Wer in der Schweiz nicht selber über Wohneigentum verfügt, möge durchaus ein paar Prozent seines Anlagevermögens in Anteilen von schweizerischen Immobilienfonds halten. Diese haben teilweise historische Höchststände erreicht. Was tun?

von Maximilian Reimann

Rund zwei Dutzend Immobilienfonds sind an der Schweizer Börse kotiert. Wer solche besitzt, ich habe das übrigens seit eh und je empfohlen, darf sich glücklich wähnen. Denn ersten werfen sie ansprechende Renditen ab und zweitens bescherten sie seit Jahren Kursgewinne. Zwei Beispiele:

  • CS Interswiss: Dieser verbesserte sich in den letzten 12 Jahren von Fr. 165.00 auf Fr. 230.00. Die letzte Dividende betrug Fr. 8.40, was auf aktuellem Kursniveau einer Rendite von 3,65 % entspricht. Die Finanzkrise von 2009 bekam aber auch dieser Fonds zu verspüren, tauchte der Kurs doch kurz wieder unter 180 Franken ab.
  • La Fonçière: Dieser primär in der Westschweiz investierende Fonds verdoppelte in der gleichen Zeitspanne seinen Börsenkurs, nämlich von 400 auf derzeit 840 Franken. Die Finanzkrise von 2009 bekam er nur minim zu verspüren. Die letzte Dividende von Fr. 20.20 ergibt eine Rendite von immerhin noch 2,4 %.

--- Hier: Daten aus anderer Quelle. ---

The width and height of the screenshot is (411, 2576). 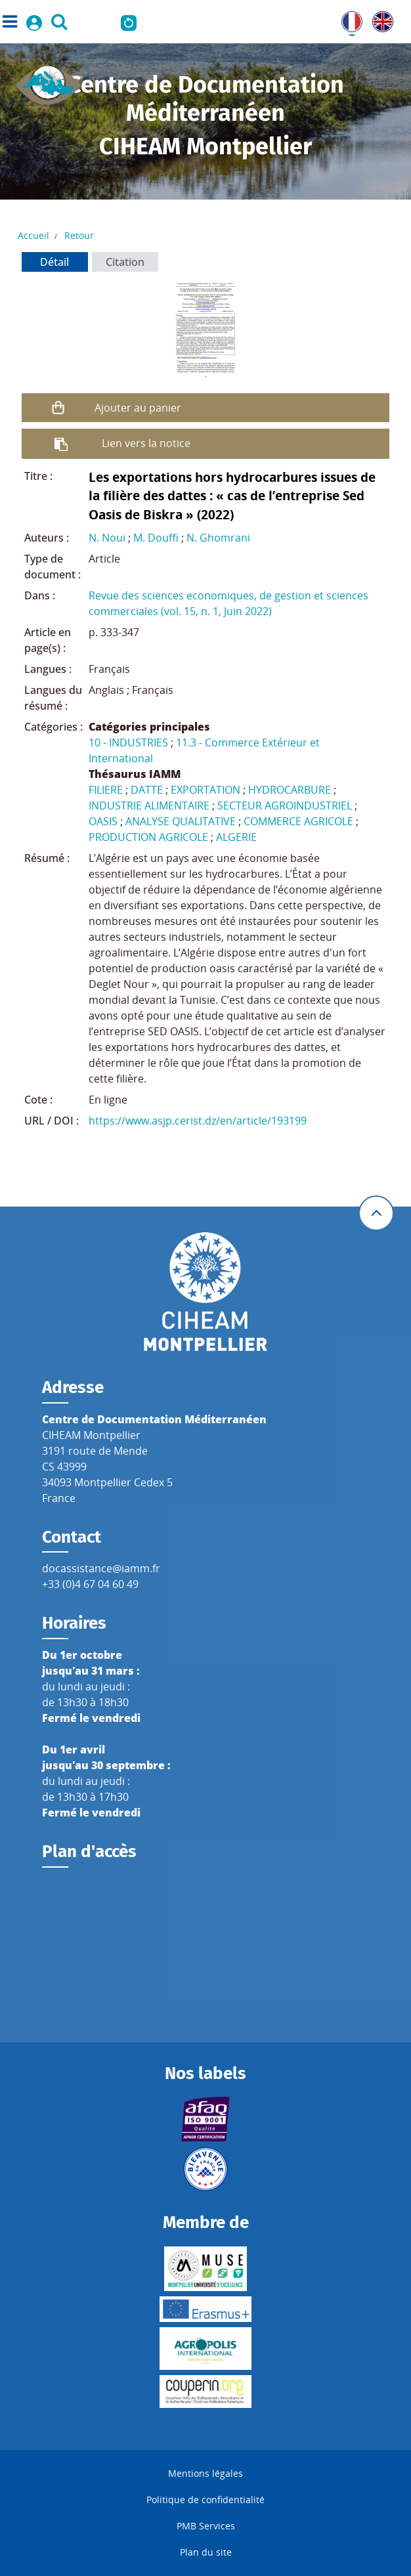 What do you see at coordinates (236, 837) in the screenshot?
I see `ALGERIE` at bounding box center [236, 837].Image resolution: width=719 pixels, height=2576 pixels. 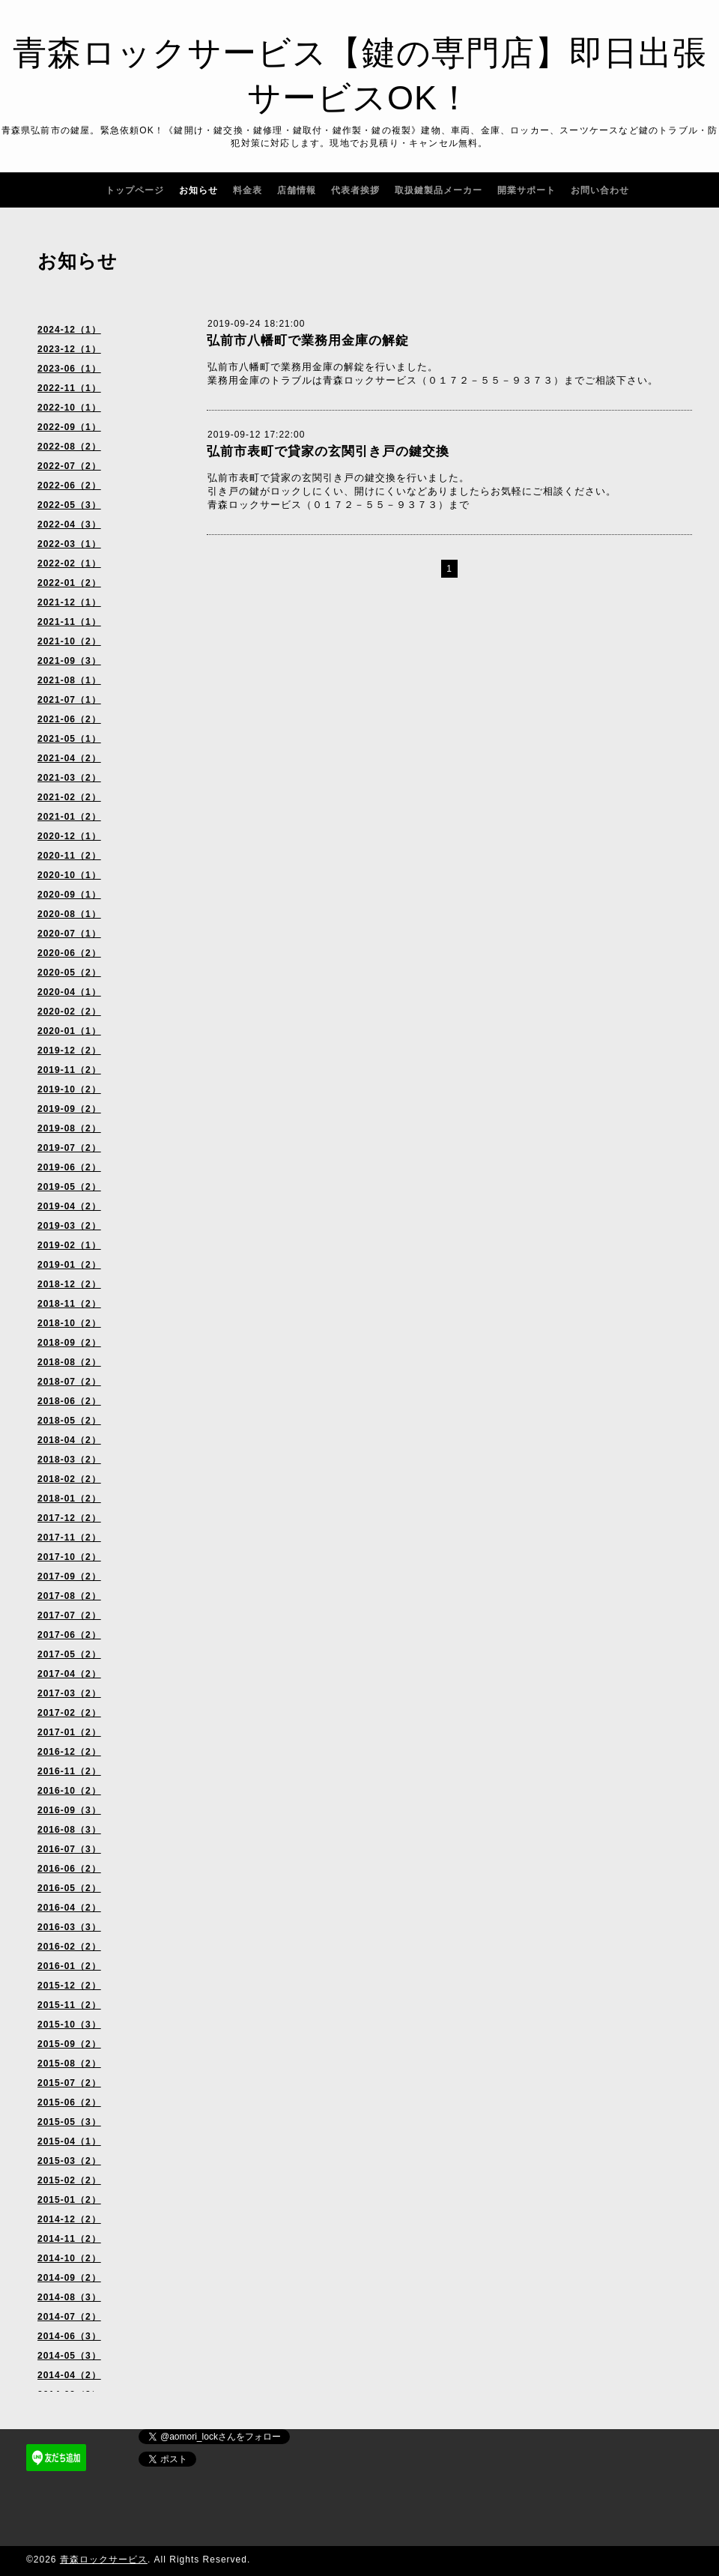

Halten und mit Stopp-loss versehen!
Wer also solche Fonds im Depot hat, darf sie sehr wohl weiter laufen lassen. Aber ich würde sie mit nach unten gestaffelten Verkaufslimiten, sog. Stopp-loss-Aufträgen absichern. Wer gleich Kasse machen will, kann das natürlich auch tun. Die Frage stellt dann aber nach dem Verkauf, nämlich wie den Erlös wieder anlegen? In Betracht gezogen werden könnte die quellensteuerfreie CHF-Obligation, die ich im nächsten Abschnitt näher vorstelle. Wer hingegen noch keine Immobilienfonds besitzt, der soll mit Käufen nicht ins Kraut schiessen, sondern sich mal zwei, drei Werte aussuchen, ihre Kurse verfolgen und bei Kursschwankungen nach unten dann zugreifen.

Schweizerischen Immobilienfonds gegenüber bleibe ich aber grundsätzlich positiv eingestellt. Grundbesitz in der Schweiz ist nach wie vor sehr gefragt. Und die politischen Tendenzen, die Bauzonen auf Jahre hinaus nicht mehr erweitern zu lassen, wird unweigerlich die Bodenpreise weiter in die Höhe treiben.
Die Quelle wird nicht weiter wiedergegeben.